Simplicity. Just below this entry is a YouTube video. There are tons of places to view a better version of the trailer, but none of them are as easy to link to as YouTube. And on the web, who cares? It’s easy to publish, and relatively easy to get an audience. The trailer below communicates. It works. It’s all about content. Where else but the net can you see the next coolest skate tricks and the latest political speech, all within a few clicks of each other.

But what happens when small video invades the live worship experience of your church?

Let’s assume you have all the copyright permissions to display the video in the service. And assume it is the perfect content for the service. How ugly does a video have to be before it is rejected? And what do media ministers do when they are asked to show a video that needs to be rejected. (The first questions is answered below. Look for the second in a future article.)

Will the low quality distract the audience from the content? This really gets to the heart of the matter. The context of the service drives the ability for quality to impact content. A youth camp worship service is significantly different from a classic Choir/Orchestra service.
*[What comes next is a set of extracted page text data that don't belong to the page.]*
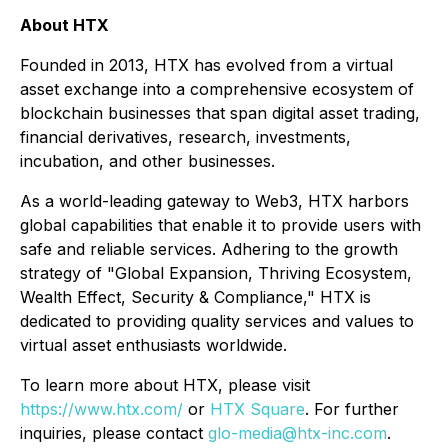
About HTX
Founded in 2013, HTX has evolved from a virtual
asset exchange into a comprehensive ecosystem of
blockchain businesses that span digital asset trading,
financial derivatives, research, investments,
incubation, and other businesses.
As a world-leading gateway to Web3, HTX harbors
global capabilities that enable it to provide users with
safe and reliable services. Adhering to the growth
strategy of "Global Expansion, Thriving Ecosystem,
Wealth Effect, Security & Compliance," HTX is
dedicated to providing quality services and values to
virtual asset enthusiasts worldwide.
To learn more about HTX, please visit
https://www.htx.com/
or
HTX Square
. For further
inquiries, please contact
glo-media@htx-inc.com
.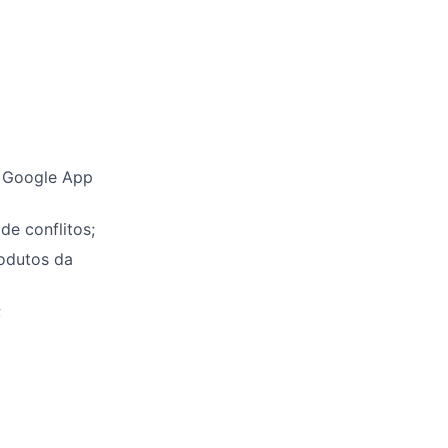
o Google App
e conflitos;
rodutos da
;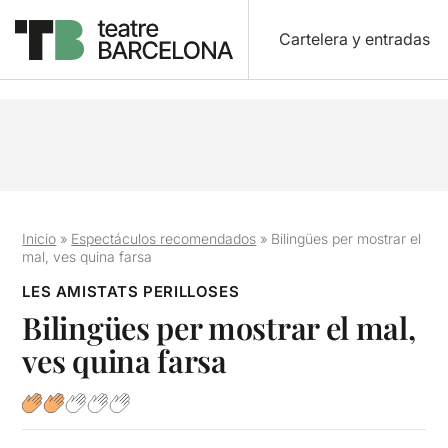
Cartelera y entradas
Inicio
»
Espectáculos recomendados
»
Bilingües per mostrar el
mal, ves quina farsa
LES AMISTATS PERILLOSES
Bilingües per mostrar el mal,
ves quina farsa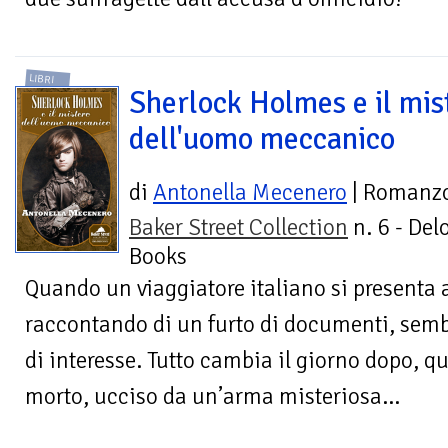
LIBRI
Sherlock Holmes e il mis
dell'uomo meccanico
di
Antonella Mecenero
| Romanz
Baker Street Collection
n. 6 - Del
Books
Quando un viaggiatore italiano si presenta a
raccontando di un furto di documenti, semb
di interesse. Tutto cambia il giorno dopo, q
morto, ucciso da un’arma misteriosa...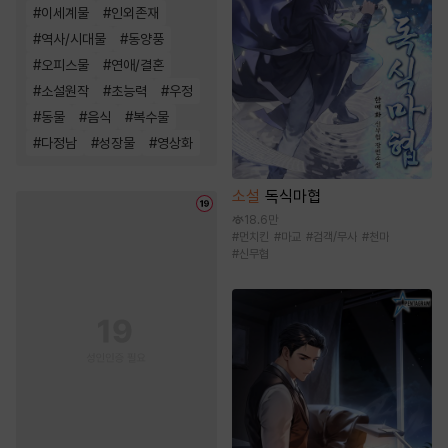
#
이세계물
#
인외존재
#
역사/시대물
#
동양풍
#
오피스물
#
연애/결혼
#
소설원작
#
초능력
#
우정
#
동물
#
음식
#
복수물
#
다정남
#
성장물
#
영상화
소설
독식마협
18.6만
#
먼치킨
#
마교
#
검객/무사
#
천마
#
신무협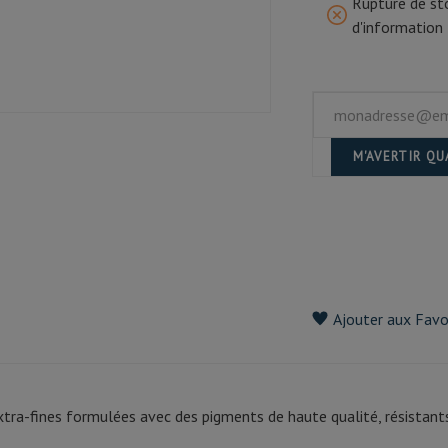
Rupture de sto
d'information
M'AVERTIR Q
Ajouter aux Favo
xtra-fines formulées avec des pigments de haute qualité, résistants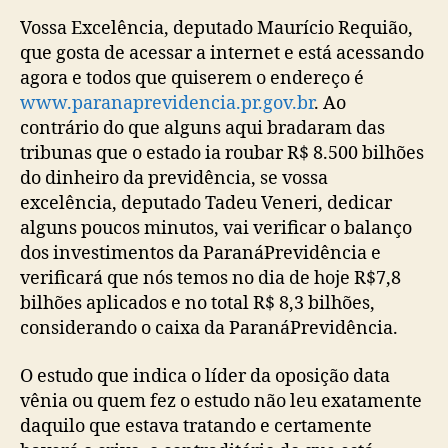
Vossa Excelência, deputado Maurício Requião,
que gosta de acessar a internet e está acessando
agora e todos que quiserem o endereço é
www.paranaprevidencia.pr.gov.br
. Ao
contrário do que alguns aqui bradaram das
tribunas que o estado ia roubar R$ 8.500 bilhões
do dinheiro da previdência, se vossa
excelência, deputado Tadeu Veneri, dedicar
alguns poucos minutos, vai verificar o balanço
dos investimentos da ParanáPrevidência e
verificará que nós temos no dia de hoje R$7,8
bilhões aplicados e no total R$ 8,3 bilhões,
considerando o caixa da ParanáPrevidência.
O estudo que indica o líder da oposição data
vênia ou quem fez o estudo não leu exatamente
daquilo que estava tratando e certamente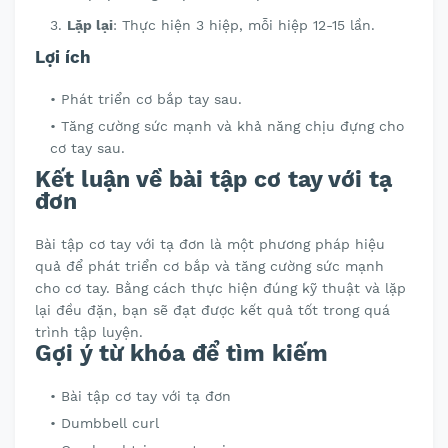
Lặp lại
: Thực hiện 3 hiệp, mỗi hiệp 12-15 lần.
Lợi ích
Phát triển cơ bắp tay sau.
Tăng cường sức mạnh và khả năng chịu đựng cho
cơ tay sau.
Kết luận về bài tập cơ tay với tạ
đơn
Bài tập cơ tay với tạ đơn là một phương pháp hiệu
quả để phát triển cơ bắp và tăng cường sức mạnh
cho cơ tay. Bằng cách thực hiện đúng kỹ thuật và lặp
lại đều đặn, bạn sẽ đạt được kết quả tốt trong quá
trình tập luyện.
Gợi ý từ khóa để tìm kiếm
Bài tập cơ tay với tạ đơn
Dumbbell curl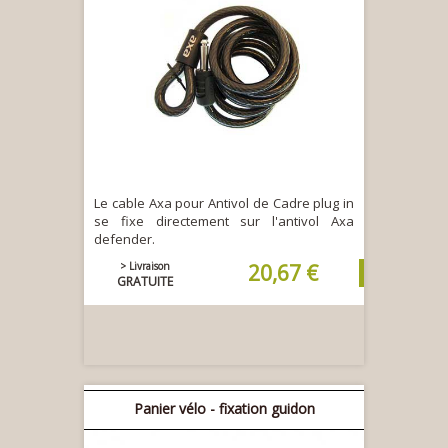
Le cable Axa pour Antivol de Cadre plug in
se fixe directement sur l'antivol Axa
defender.
> Livraison
20,67 €
GRATUITE
Panier vélo - fixation guidon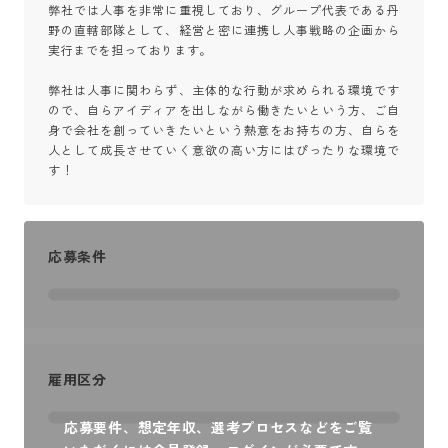
弊社では人事を非常に重視しており、グループ代表である丹
野の直轄部隊として、経営と密に連携し人事戦略の企画から
実行までを担っております。

弊社は人事に関わらず、主体的な行動が求められる環境です
ので、自らアイディアを出しながら働きたいという方、ご自
身で会社を創っていきたいという熱意をお持ちの方、自らを
人として成長させていく意欲の高い方にはぴったりな環境で
す！
応募条件
雇用区分
応募要件、想定年収、選考プロセスなどをご覧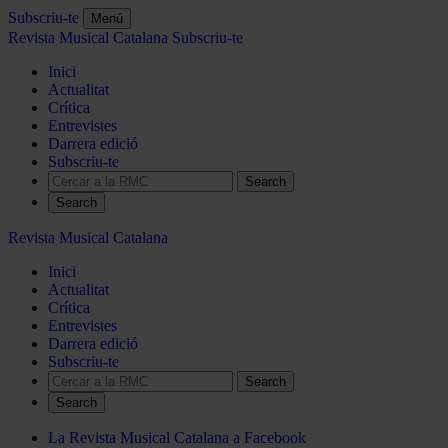
Subscriu-te
Menú
Revista Musical Catalana
Subscriu-te
Inici
Actualitat
Crítica
Entrevistes
Darrera edició
Subscriu-te
Search
Revista Musical Catalana
Inici
Actualitat
Crítica
Entrevistes
Darrera edició
Subscriu-te
Search
La Revista Musical Catalana a Facebook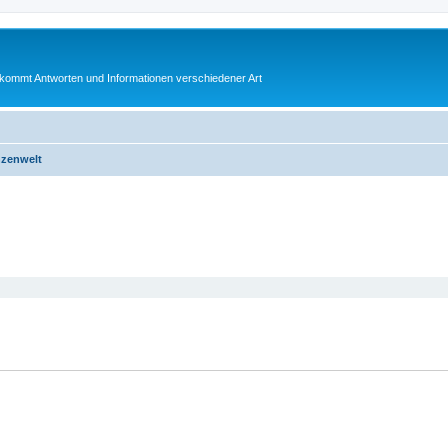
bekommt Antworten und Informationen verschiedener Art
nzenwelt
eiterte Suche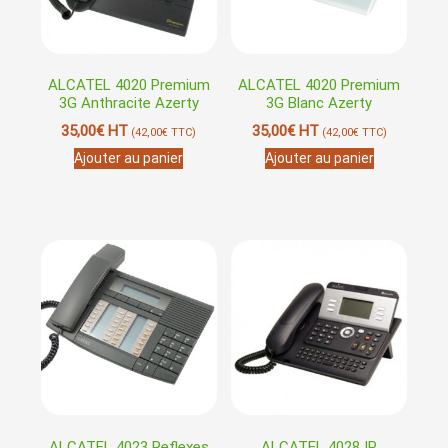
ALCATEL 4020 Premium
ALCATEL 4020 Premium
3G Anthracite Azerty
3G Blanc Azerty
35,00
€
HT
35,00
€
HT
(
42,00
€
TTC)
(
42,00
€
TTC)
Ajouter au panier
Ajouter au panier
ALCATEL 4023 Reflexes
ALCATEL 4028 IP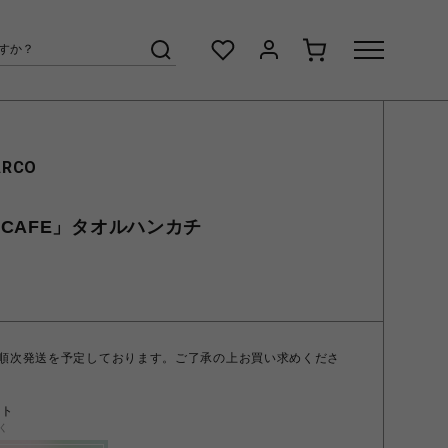
ARCO
CAFE」タオルハンカチ
 順次発送を予定しております。ご了承の上お買い求めくださ
ント
く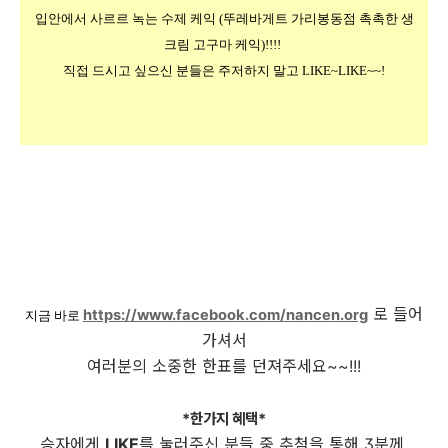
입안에서 사르르 녹는 수제 케익 (뚜레바게트 가리봉동점 촉촉한 생
크림 고구마 케익)!!!! 
직접 드시고 싶으신 분들은 주저하지 말고 LIKE~LIKE~~!
로 들어
https://www.facebook.com/nancen.org
지금 바로 
가셔서
여러분의 소중한 한표를 던져주세요~~!!!
*한가지 혜택*
승자에게
LIKE
를 눌러주신 분들 중 추첨을 통해 3분께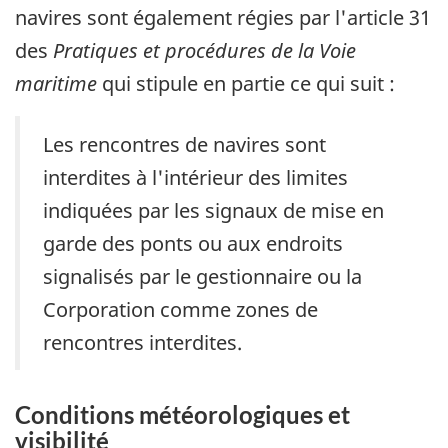
navires sont également régies par l'article 31
des
Pratiques et procédures de la Voie
maritime
qui stipule en partie ce qui suit :
Les rencontres de navires sont
interdites à l'intérieur des limites
indiquées par les signaux de mise en
garde des ponts ou aux endroits
signalisés par le gestionnaire ou la
Corporation comme zones de
rencontres interdites.
Conditions météorologiques et
visibilité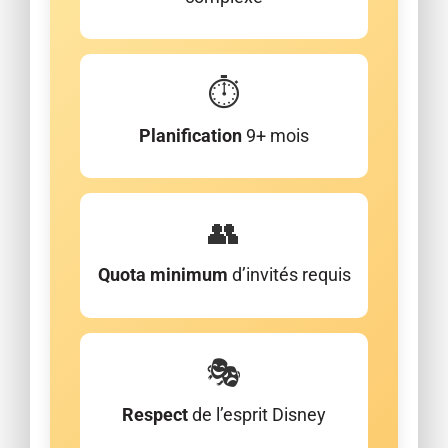
⏱️
Planification
9+ mois
👥
Quota minimum
d’invités requis
🎭
Respect
de l’esprit Disney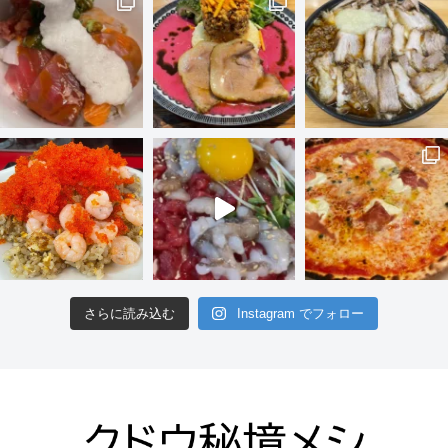
さらに読み込む
Instagram でフォロー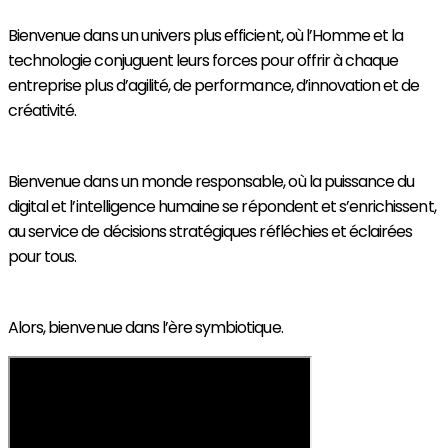
Bienvenue dans un univers plus efficient, où l’Homme et la
technologie conjuguent leurs forces pour offrir à chaque
entreprise plus d’agilité, de performance, d’innovation et de
créativité.
Bienvenue dans un monde responsable, où la puissance du
digital et l’intelligence humaine se répondent et s’enrichissent,
au service de décisions stratégiques réfléchies et éclairées
pour tous.
Alors, bienvenue dans l’ère symbiotique.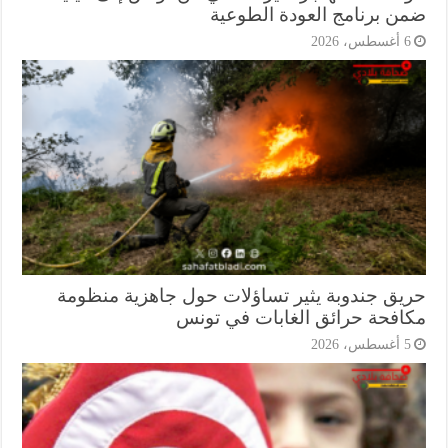
ن برنامج العودة الطوعية
أغسطس، 2026
يق جندوبة يثير تساؤلات حول جاهزية منظومة
افحة حرائق الغابات في تونس
أغسطس، 2026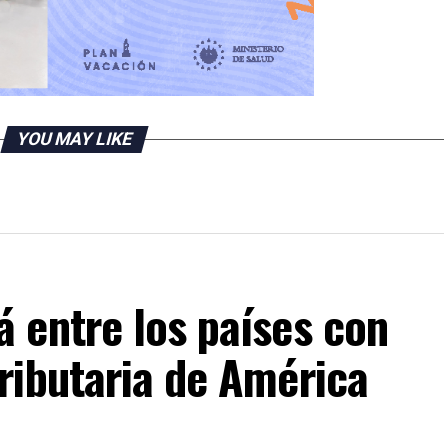
YOU MAY LIKE
 entre los países con
ributaria de América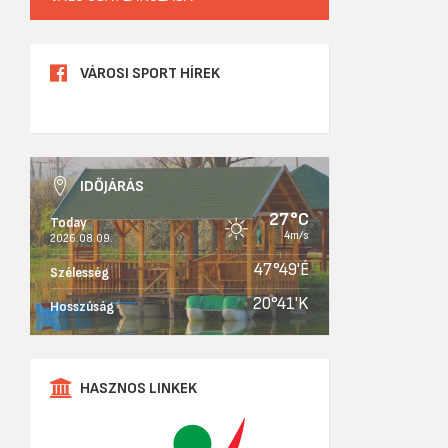
VÁROSI SPORT HÍREK
IDŐJÁRÁS
27°C
Today
4m/s
2026.08.09.
47°49'É
Szélesség
20°41'K
Hosszúság
HASZNOS LINKEK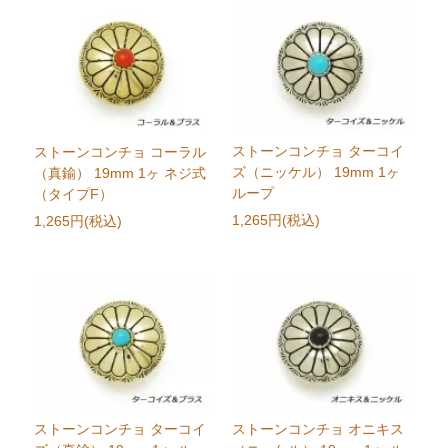
ストーンコンチョ ターコイ
ストーンコンチョ コーラル
ズ（ニッケル） 19mm 1ヶ
（真鍮） 19mm 1ヶ ネジ式
ループ
（タイプF）
1,265円(税込)
1,265円(税込)
ストーンコンチョ ターコイ
ストーンコンチョ オニキス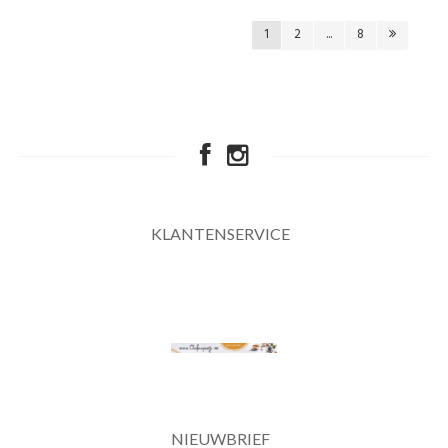
1
2
...
8
KLANTENSERVICE
NIEUWBRIEF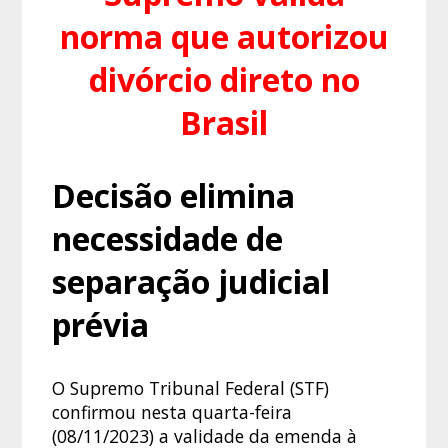
norma que autorizou
divórcio direto no
Brasil
Decisão elimina
necessidade de
separação judicial
prévia
O Supremo Tribunal Federal (STF)
confirmou nesta quarta-feira
(08/11/2023) a validade da emenda à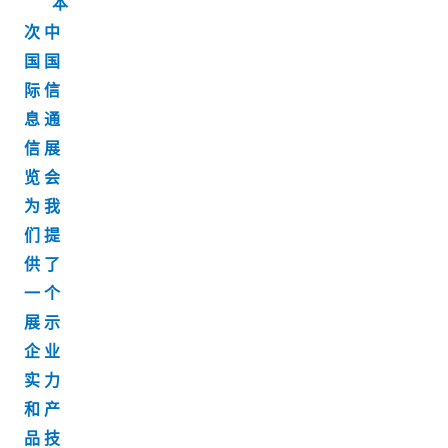
本
次中
国国
际信
息通
信展
览会
为我
们提
供了
一个
展示
企业
实力
和产
品技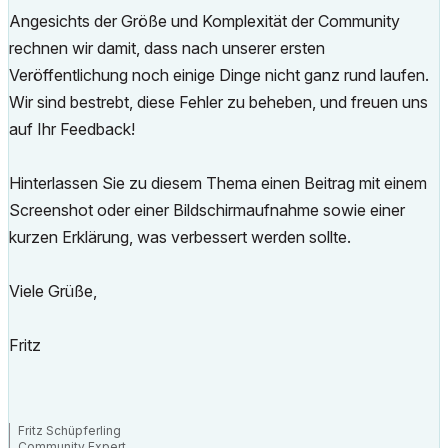
Angesichts der Größe und Komplexität der Community
rechnen wir damit, dass nach unserer ersten
Veröffentlichung noch einige Dinge nicht ganz rund laufen.
Wir sind bestrebt, diese Fehler zu beheben, und freuen uns
auf Ihr Feedback!
Hinterlassen Sie zu diesem Thema einen Beitrag mit einem
Screenshot oder einer Bildschirmaufnahme sowie einer
kurzen Erklärung, was verbessert werden sollte.
Viele Grüße,
Fritz
Fritz Schüpferling
Community Expert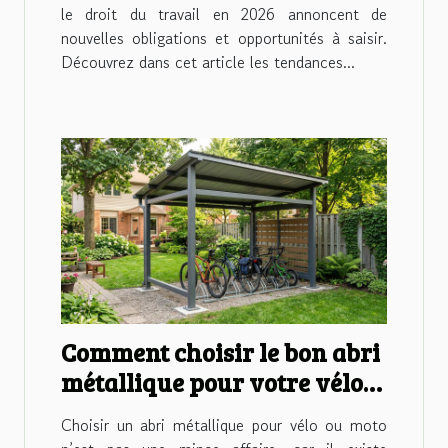
le droit du travail en 2026 annoncent de
nouvelles obligations et opportunités à saisir.
Découvrez dans cet article les tendances...
Comment choisir le bon abri
métallique pour votre vélo
ou moto ?
Choisir un abri métallique pour vélo ou moto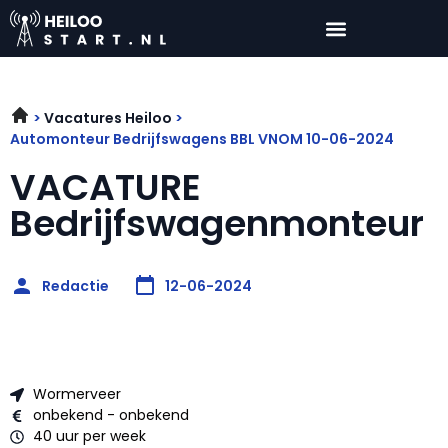
Vacatures Heiloo
Automonteur Bedrijfswagens BBL VNOM 10-06-2024
VACATURE
Bedrijfswagenmonteur
Redactie
12-06-2024
Wormerveer
onbekend - onbekend
40 uur per week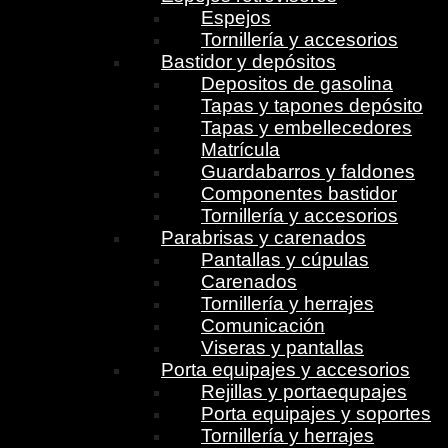
Espejos
Tornillería y accesorios
Bastidor y depósitos
Depositos de gasolina
Tapas y tapones depósito
Tapas y embellecedores
Matrícula
Guardabarros y faldones
Componentes bastidor
Tornillería y accesorios
Parabrisas y carenados
Pantallas y cúpulas
Carenados
Tornillería y herrajes
Comunicación
Viseras y pantallas
Porta equipajes y accesorios
Rejillas y portaequpajes
Porta equipajes y soportes
Tornillería y herrajes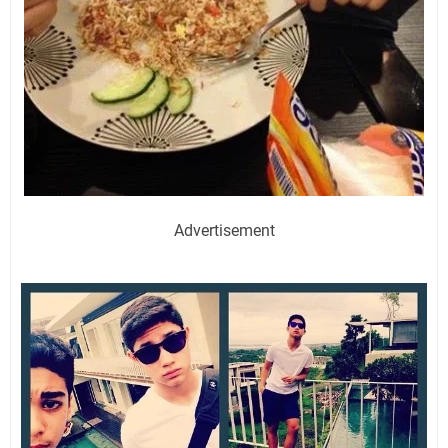
Advertisement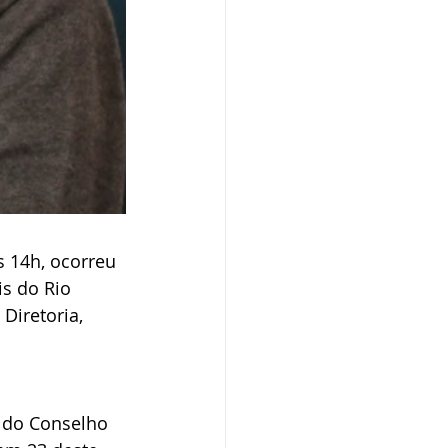
 14h, ocorreu 
is do Rio 
Diretoria, 
 
 do Conselho 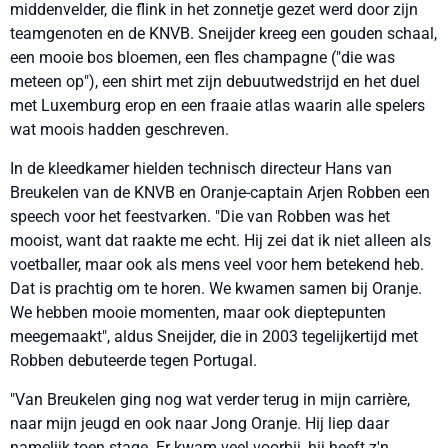
middenvelder, die flink in het zonnetje gezet werd door zijn
teamgenoten en de KNVB. Sneijder kreeg een gouden schaal,
een mooie bos bloemen, een fles champagne ("die was
meteen op"), een shirt met zijn debuutwedstrijd en het duel
met Luxemburg erop en een fraaie atlas waarin alle spelers
wat moois hadden geschreven.
In de kleedkamer hielden technisch directeur Hans van
Breukelen van de KNVB en Oranje-captain Arjen Robben een
speech voor het feestvarken. "Die van Robben was het
mooist, want dat raakte me echt. Hij zei dat ik niet alleen als
voetballer, maar ook als mens veel voor hem betekend heb.
Dat is prachtig om te horen. We kwamen samen bij Oranje.
We hebben mooie momenten, maar ook dieptepunten
meegemaakt", aldus Sneijder, die in 2003 tegelijkertijd met
Robben debuteerde tegen Portugal.
"Van Breukelen ging nog wat verder terug in mijn carrière,
naar mijn jeugd en ook naar Jong Oranje. Hij liep daar
namelijk toen stage. Er kwam veel voorbij, hij heeft z'n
The camp service would more readily accept visible compression artifacts. The classic service would not.

I’ve used horribly compressed video in smaller groups when the message of the video transcended the nasty quality. I’ve scoured the net for a higher resolution version of a video so I could play it in a service, rather than the low quality version I was given. I’ve respectfully refused to use a video because there was no way to make it viewable without distraction. In each case, an evaluation was made based on the audience’s ability to accept distortion.

On a side note, there is a place where even the YouTube crew will not accept low quality: Broadcast TV. The apparent contradiction of trends toward both HD content and small video is fascinating. But, it will only last as long as small video compression/transmission methods can’t deliver great looking video. Give it a few years and this won’t even be an issue.